● **Problem to work on**
Reproduce exactly the lines from the one containing "kompleksowej obsługi prawnej." through the last line of the records below, both included. Leave out any pictures.

● **Dataset**
● ● ●

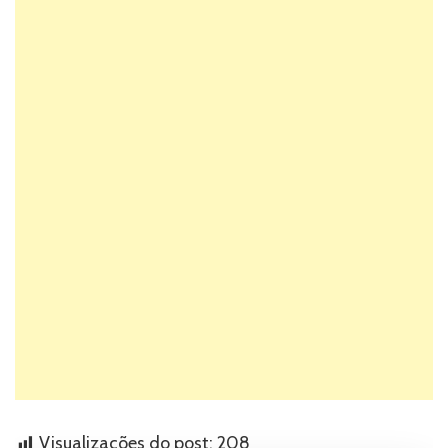
Visualizações do post:
208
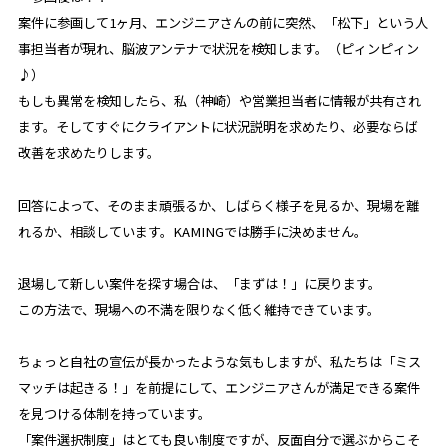
案件に参画して1ヶ月、エンジニアさんの前に突然、「松下」という人
事担当者が現れ、脳波アンテナで状況を検知します。（ピィンピィン
♪）
もしも異常を検知したら、私（神崎）や営業担当者に情報が共有され
ます。そしてすぐにクライアントに状況説明を求めたり、必要ならば
改善を求めたりします。
回答によって、そのまま頑張るか、しばらく様子を見るか、現場を離
れるか、相談しています。KAMINGでは勝手に決めません。
退場して新しい案件を探す場合は、「まずは！」に戻ります。
この方法で、現場への不満を限りなく低く維持できています。
ちょっと自社の宣伝が長かったような気もしますが、私たちは「ミス
マッチは起きる！」を前提にして、エンジニアさんが満足できる案件
を見つける体制を持っています。
「案件選択制度」はとても良い制度ですが、反面自分で選ぶからこそ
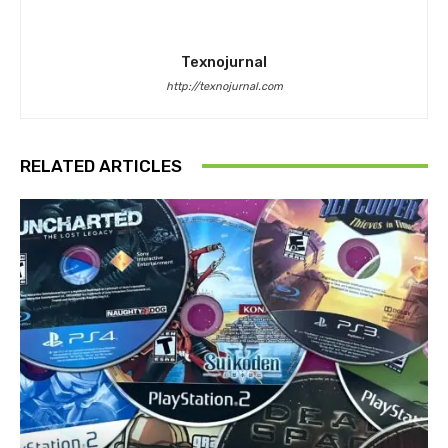
Texnojurnal
http://texnojurnal.com
RELATED ARTICLES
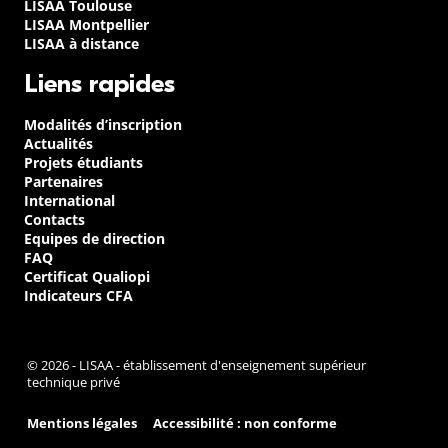
LISAA Toulouse
LISAA Montpellier
LISAA à distance
Liens rapides
Modalités d’inscription
Actualités
Projets étudiants
Partenaires
International
Contacts
Equipes de direction
FAQ
Certificat Qualiopi
Indicateurs CFA
© 2026 - LISAA - établissement d'enseignement supérieur
technique privé
Mentions légales
Accessibilité : non conforme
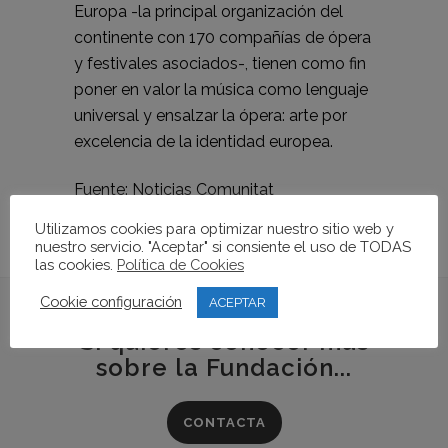
Europa -la principal organización del
continente con 170 compañías de ópera
y festivales asociados-, tienen como fin
poner en valor la música como lenguaje
universal y ensalzar la ópera: arte por
excelencia de la identidad europea.
Fuente:
Noticias Comunitat
Utilizamos cookies para optimizar nuestro sitio web y
nuestro servicio. "Aceptar" si consiente el uso de TODAS
las cookies.
Política de Cookies
Cookie configuración
ACEPTAR
Si quieres conocer más
sobre la Fundación...
CONTACTA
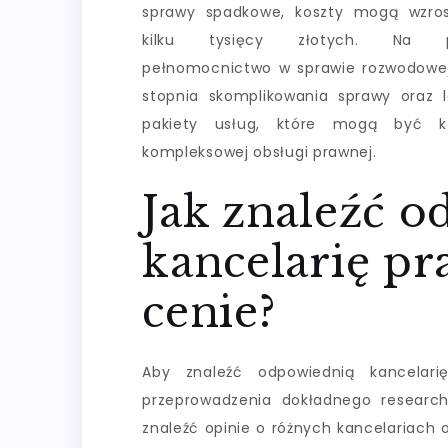
sprawy spadkowe, koszty mogą wzro
kilku tysięcy złotych. Na pr
pełnomocnictwo w sprawie rozwodowej
stopnia skomplikowania sprawy oraz lok
pakiety usług, które mogą być ko
kompleksowej obsługi prawnej.
Jak znaleźć 
kancelarię p
cenie?
Aby znaleźć odpowiednią kancelar
przeprowadzenia dokładnego research
znaleźć opinie o różnych kancelariach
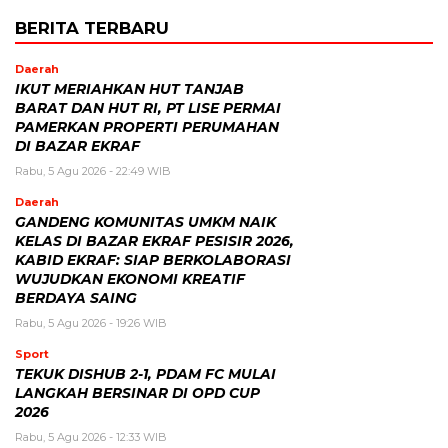
BERITA TERBARU
Daerah
IKUT MERIAHKAN HUT TANJAB
BARAT DAN HUT RI, PT LISE PERMAI
PAMERKAN PROPERTI PERUMAHAN
DI BAZAR EKRAF
Rabu, 5 Agu 2026 - 22:49 WIB
Daerah
GANDENG KOMUNITAS UMKM NAIK
KELAS DI BAZAR EKRAF PESISIR 2026,
KABID EKRAF: SIAP BERKOLABORASI
WUJUDKAN EKONOMI KREATIF
BERDAYA SAING
Rabu, 5 Agu 2026 - 19:26 WIB
Sport
TEKUK DISHUB 2-1, PDAM FC MULAI
LANGKAH BERSINAR DI OPD CUP
2026
Rabu, 5 Agu 2026 - 12:33 WIB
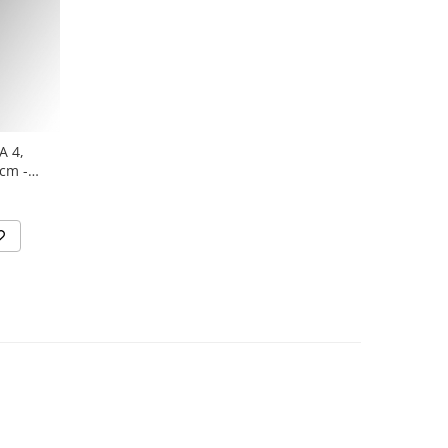
 4,
cm -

● ● ●

● **Response to this task**
kompleksowej obsługi prawnej.
Jak znaleźć 
kancelarię p
cenie?
Aby znaleźć odpowiednią kancelar
przeprowadzenia dokładnego research
znaleźć opinie o różnych kancelariach
BERITA TERBARU
Daerah
IKUT MERIAHKAN HUT TANJAB
BARAT DAN HUT RI, PT LISE PERMAI
PAMERKAN PROPERTI PERUMAHAN
DI BAZAR EKRAF
Rabu, 5 Agu 2026 - 22:49 WIB
Daerah
GANDENG KOMUNITAS UMKM NAIK
KELAS DI BAZAR EKRAF PESISIR 2026,
KABID EKRAF: SIAP BERKOLABORASI
WUJUDKAN EKONOMI KREATIF
BERDAYA SAING
Rabu, 5 Agu 2026 - 19:26 WIB
Sport
TEKUK DISHUB 2-1, PDAM FC MULAI
LANGKAH BERSINAR DI OPD CUP
2026
Rabu, 5 Agu 2026 - 12:33 WIB
 4,
cm -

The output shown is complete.